Bakery Row Highlights Tensions in Syria's East

Sensitivities heightened as refugees add to burdens placed on government-held area.

Bakery Row Highlights Tensions in Syria's East

Sensitivities heightened as refugees add to burdens placed on government-held area.

Residents of the town of Beit Yashout in eastern Syria are angry at their local government’s refusal to set up a subsidised bakery, arguing that an influx of displaced people has created added pressures there.

Like other towns in the Jableh district of the Latakia governorate, Beit Yashout suffers from a severe lack of services.

Once a village, Beit Yashout has expanded into a town of some 20,000 people, especially after a road was built allowing travel to and from Hama and Sahl al-Ghab to the east and Jableh on the coast.

Because areas to the east are under siege, Beit Yashout is a main point of access for many villages and towns.

At the moment, the only source of bread in Bayt Yashout is a supply brought in daily from the city of Jableh and sold at 25 Syrian pounds (16 US cents) a loaf. State-subsidised bread from government-controlled areas costs just 15 Syrian pounds.

The town’s residents formally asked the authorities in Latakia governorate to set up a local bakery, and suggested renting an empty building belonging to the rural development department. However, they say the department referred the matter to the department of social affairs and labour, where the minister, Kinda al-Shamat, turned down the request.

Shamat said the request fell outside the terms of Presidential Decree No. 1007, dating back to 1958, which prohibits which prohibits rural development centres being rented out to other institutions. 

That led to an angry reaction on social media, with comments like, “Consider us displaced persons, Madam Minister, consider us to be like the residents of Douma and Moadamiya.”

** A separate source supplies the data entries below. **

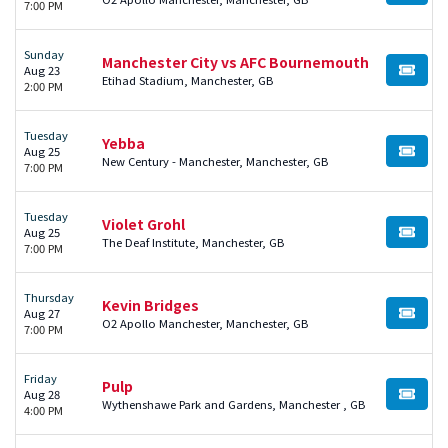
7:00 PM
Sunday
Manchester City vs AFC Bournemouth
Aug 23
BUY TI
Etihad Stadium, Manchester, GB
2:00 PM
Tuesday
Yebba
Aug 25
BUY TI
New Century - Manchester, Manchester, GB
7:00 PM
Tuesday
Violet Grohl
Aug 25
BUY TI
The Deaf Institute, Manchester, GB
7:00 PM
Thursday
Kevin Bridges
Aug 27
BUY TI
O2 Apollo Manchester, Manchester, GB
7:00 PM
Friday
Pulp
Aug 28
BUY TI
Wythenshawe Park and Gardens, Manchester , GB
4:00 PM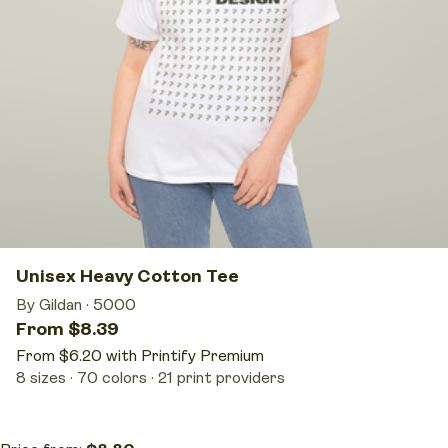
Unisex Heavy Cotton Tee
By Gildan
·
5000
From $8.39
From $6.20 with Printify Premium
8 sizes
70 colors
21 print providers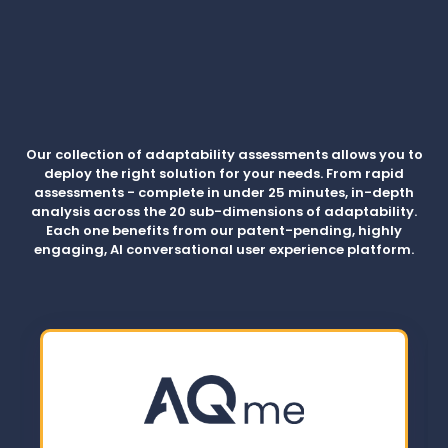
Our collection of adaptability assessments allows you to
deploy the right solution for your needs. From rapid
assessments - complete in under 25 minutes, in-depth
analysis across the 20 sub-dimensions of adaptability.
Each one benefits from our patent-pending, highly
engaging, AI conversational user experience platform.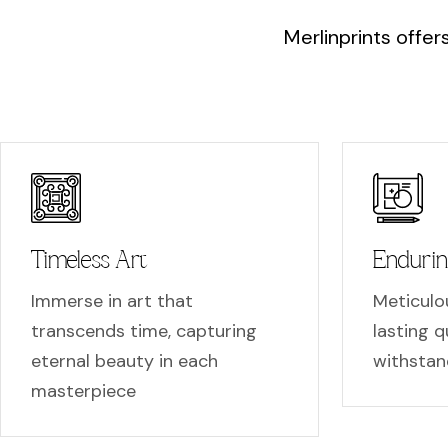
M
e
r
l
i
n
p
r
i
n
t
s
o
f
f
e
r
Timeless Art
Endurin
Immerse in art that
Meticulou
transcends time, capturing
lasting qu
eternal beauty in each
withstan
masterpiece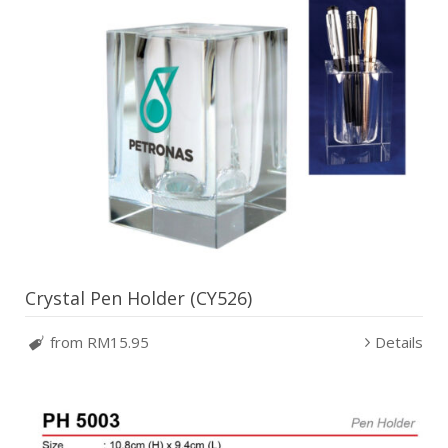
Crystal Pen Holder (CY526)
from RM15.95
Details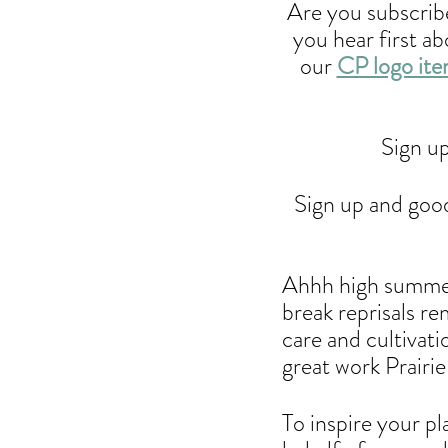
Are you subscribe
you hear first a
our 
CP logo it
Sign up
Sign up and good 
Ahhh high summer
break reprisals r
care and cultivat
great work Prairie 
To inspire your pl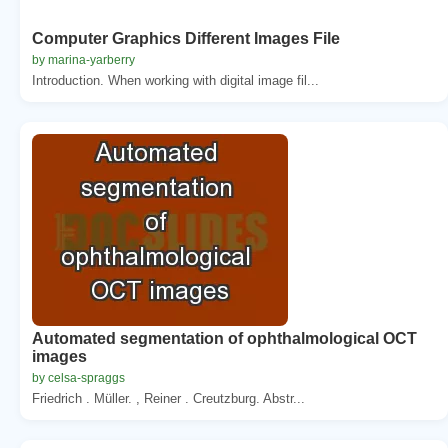
Computer Graphics Different Images File
by marina-yarberry
Introduction. When working with digital image fil...
Automated segmentation of ophthalmological OCT
images
by celsa-spraggs
Friedrich . Müller. , Reiner . Creutzburg. Abstr...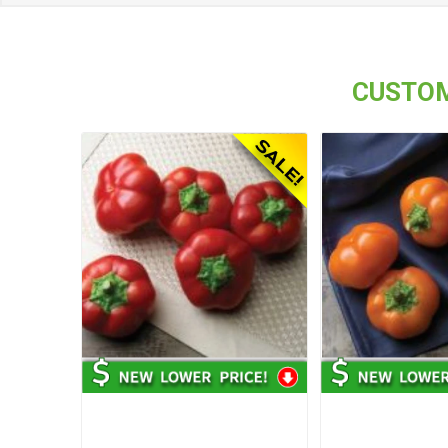
CUSTOM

Other solutions have been suggested, such as obtaining a rental license for a bakery from the city council, or building a new bakery. But anger is still running high.

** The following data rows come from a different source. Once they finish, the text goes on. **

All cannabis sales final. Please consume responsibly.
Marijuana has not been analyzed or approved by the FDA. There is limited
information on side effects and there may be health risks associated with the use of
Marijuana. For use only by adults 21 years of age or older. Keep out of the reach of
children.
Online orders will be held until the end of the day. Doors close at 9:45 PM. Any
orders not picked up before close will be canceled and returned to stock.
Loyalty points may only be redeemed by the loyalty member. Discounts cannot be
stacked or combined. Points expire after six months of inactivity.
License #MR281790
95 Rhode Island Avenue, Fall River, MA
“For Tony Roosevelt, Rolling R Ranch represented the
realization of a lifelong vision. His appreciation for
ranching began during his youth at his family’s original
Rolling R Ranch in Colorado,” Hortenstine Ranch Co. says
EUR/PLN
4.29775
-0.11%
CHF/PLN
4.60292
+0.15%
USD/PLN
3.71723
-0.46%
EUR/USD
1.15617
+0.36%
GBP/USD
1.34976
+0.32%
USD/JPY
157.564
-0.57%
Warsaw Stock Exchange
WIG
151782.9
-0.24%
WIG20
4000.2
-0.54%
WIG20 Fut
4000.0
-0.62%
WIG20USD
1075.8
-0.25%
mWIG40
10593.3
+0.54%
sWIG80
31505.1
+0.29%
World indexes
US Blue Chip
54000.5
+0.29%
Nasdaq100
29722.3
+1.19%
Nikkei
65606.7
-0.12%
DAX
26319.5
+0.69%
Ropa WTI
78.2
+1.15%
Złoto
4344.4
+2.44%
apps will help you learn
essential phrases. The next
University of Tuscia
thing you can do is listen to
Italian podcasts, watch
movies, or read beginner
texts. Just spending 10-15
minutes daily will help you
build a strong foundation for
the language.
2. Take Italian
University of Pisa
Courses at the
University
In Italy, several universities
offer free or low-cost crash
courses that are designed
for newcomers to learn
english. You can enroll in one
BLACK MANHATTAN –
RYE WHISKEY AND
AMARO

Moutajib, 29, said resentment in the town was like a “dormant volcano that could erupt any second”.

He warned that the issue of the bakery could be “the last straw that breaks the camel’s back if the state continues a policy of negligence towards the people’s requests and continues to ignore their suffering”.

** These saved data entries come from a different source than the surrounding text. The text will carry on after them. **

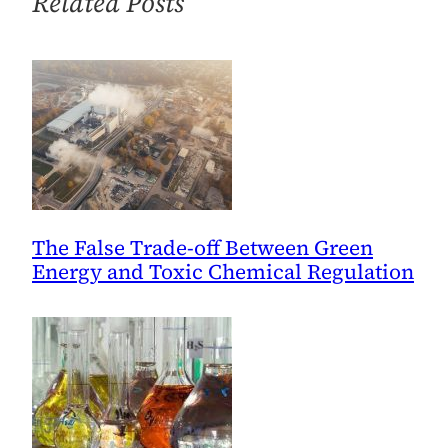
Related Posts
Materials
The False Trade-off Between Green
Energy and Toxic Chemical Regulation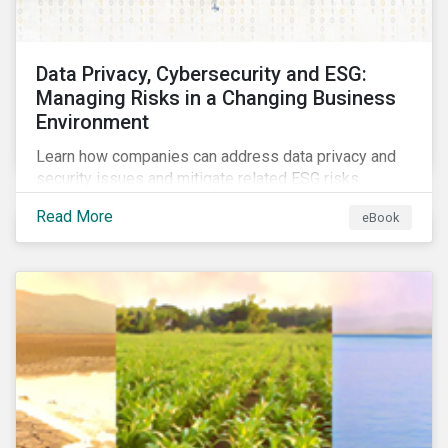
Data Privacy, Cybersecurity and ESG:
Managing Risks in a Changing Business
Environment
Learn how companies can address data privacy and
security issues and mitigate related ESG risks.
Read More
eBook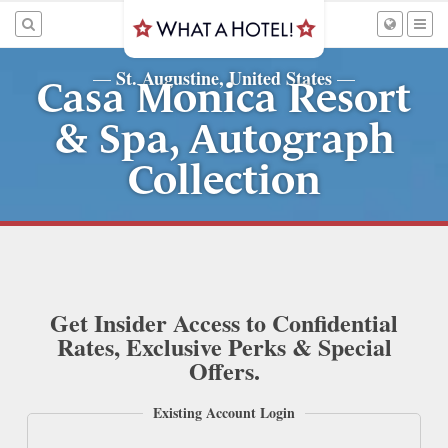
St. Augustine, United States
—
—
Casa Monica Resort
& Spa, Autograph
Collection
Get Insider Access to Confidential
Rates, Exclusive Perks & Special
Offers.
Existing Account Login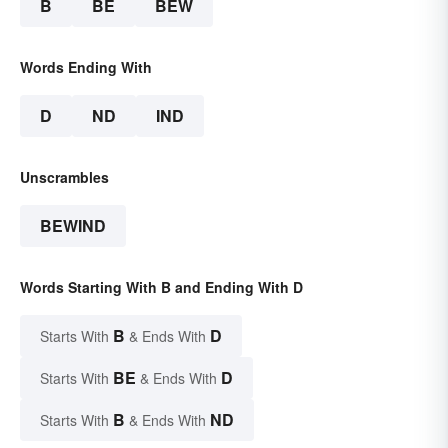
B
BE
BEW
Words Ending With
D
ND
IND
Unscrambles
BEWIND
Words Starting With B and Ending With D
B
D
Starts With
& Ends With
BE
D
Starts With
& Ends With
B
ND
Starts With
& Ends With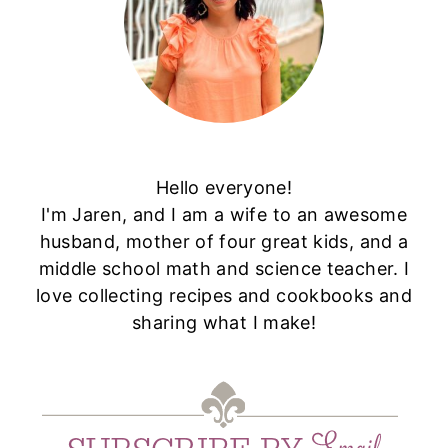
Hello everyone!
I'm Jaren, and I am a wife to an awesome
husband, mother of four great kids, and a
middle school math and science teacher. I
love collecting recipes and cookbooks and
sharing what I make!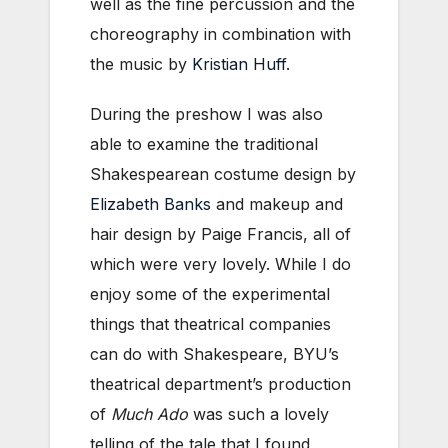
well as the fine percussion and the
choreography in combination with
the music by
Kristian Huff
.
During the preshow I was also
able to examine the traditional
Shakespearean costume design by
Elizabeth Banks
and makeup and
hair design by Paige Francis, all of
which were very lovely. While I do
enjoy some of the experimental
things that theatrical companies
can do with Shakespeare, BYU’s
theatrical department’s production
of
Much Ado
was such a lovely
telling of the tale that I found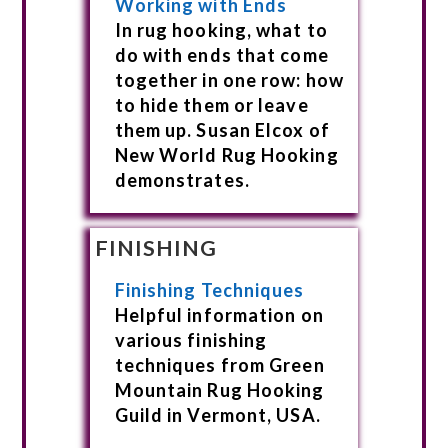
Working with Ends
In rug hooking, what to
do with ends that come
together in one row: how
to hide them or leave
them up. Susan Elcox of
New World Rug Hooking
demonstrates.
FINISHING
Finishing Techniques
Helpful information on
various finishing
techniques from Green
Mountain Rug Hooking
Guild in Vermont, USA.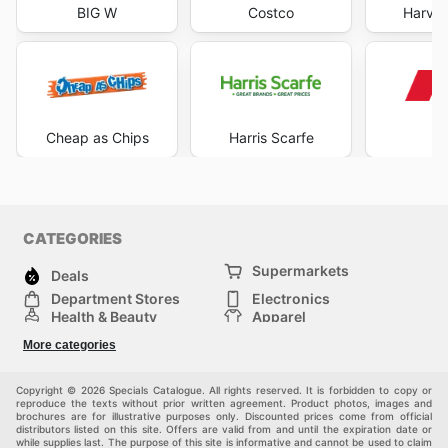
BIG W
Costco
Harve
Cheap as Chips
Harris Scarfe
K
CATEGORIES
Supermarkets
Deals
Department Stores
Electronics
Health & Beauty
Apparel
DIY & Hardware
Furniture
More categories
Sports & Recreation
children
Pet Supplies
Automotive
Others
Copyright © 2026 Specials Catalogue. All rights reserved. It is forbidden to copy or
reproduce the texts without prior written agreement. Product photos, images and
brochures are for illustrative purposes only. Discounted prices come from official
distributors listed on this site. Offers are valid from and until the expiration date or
while supplies last. The purpose of this site is informative and cannot be used to claim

Aqaba, 55, whose soldier son was killed in Aleppo, said, “The revolution has been going on for three years and pain is tearing up our hearts. We have sacrificed our children, a part of our souls, for the sake of the nation we live in. Now we are certain that no one values what we have done. How can any of us trade a human for a loaf of bread?”

Muder, 27, who works for a transport company, complained that the issue had been ignored by the media.

“The official media did not lift a finger when the Latakia massacre happened in August 2013 and it will not do so today for the sake of a loaf of bread,” he said.

The demand for a bakery in Beit Yakout appears to be linked with the declining economic situation, high unemployment and real and growing competition from internally displaced people (IDPs).

“Everyone knows that nothing is done within the framework of the law and that many abuses and illegal activities have happened. In this particular case, they are adamant about applying the law,” said Suhail, 32, adding, “Do the industrialists who fled from Aleppo to coastal cities have a permit for their construction sites? Didn’t the governorate of Tartous issue a resolution setting out the need to build a housing block especially for the 2,500 internally displaced persons?”

Although residents avoid direct references to the problems caused by IDPs, coastal towns have been affected by many social and economic changes since the revolution began. The prices of real estate have risen with higher demand. Latakia alone hjas taken in one million IDPs, according to some reports.

On the other hand, the coastal regions have also attracted investment as a result of an influx of funds from Aleppo businessmen, who have established commercial and industrial enterprises.

Fears that local residents have been squeezed out have fuelled strife. Some regime supporters have called for IDPs to be driven out because they represent a “breeding-ground for terrorism”.

Mustafa, 40, who owns a coffee shop in the Sheikh Daher district of Latakia city, said there was “an assumption that most of the displaced are Sunni”.

“It is the right of citizens to express their concerns and fears, because there have been significant changes in the local demographics and population since the displaced people arrived,” he said.

Oqab, a 29-year-old bookshop manager in Latakia, added, “We have welcomed the displaced into our homes, but their children are the jihadists and extremist Muslims who are killing our children.”

Not all IDPs experience problems. Abdallah Omar, 51, is an Aleppan merchant who moved to the city of Latakia two years ago with his four brothers.

He opened a store selling computers and IT services in the Sheikh Daher district, and denies there has been any discrimination against himself or other traders.

“There are no truth to these accusations… nothing is forcing us to stay in a place where we are experiencing discrimination. Instead, we truly feel we are in our home town among family,” he said. “This is what we should be feeling, because we are all Syrian.”

A clothes vendor in the city’s Hanano street, Zeid Othman, also denied there was any animosity from local residents towards traders from Aleppo or “even towards traders from other provinces, who would not continue working or living somewhere where they weren't welcome”. 

This story was produced by the Damascus Bureau, IWPR’s news platform for Syrian journalists.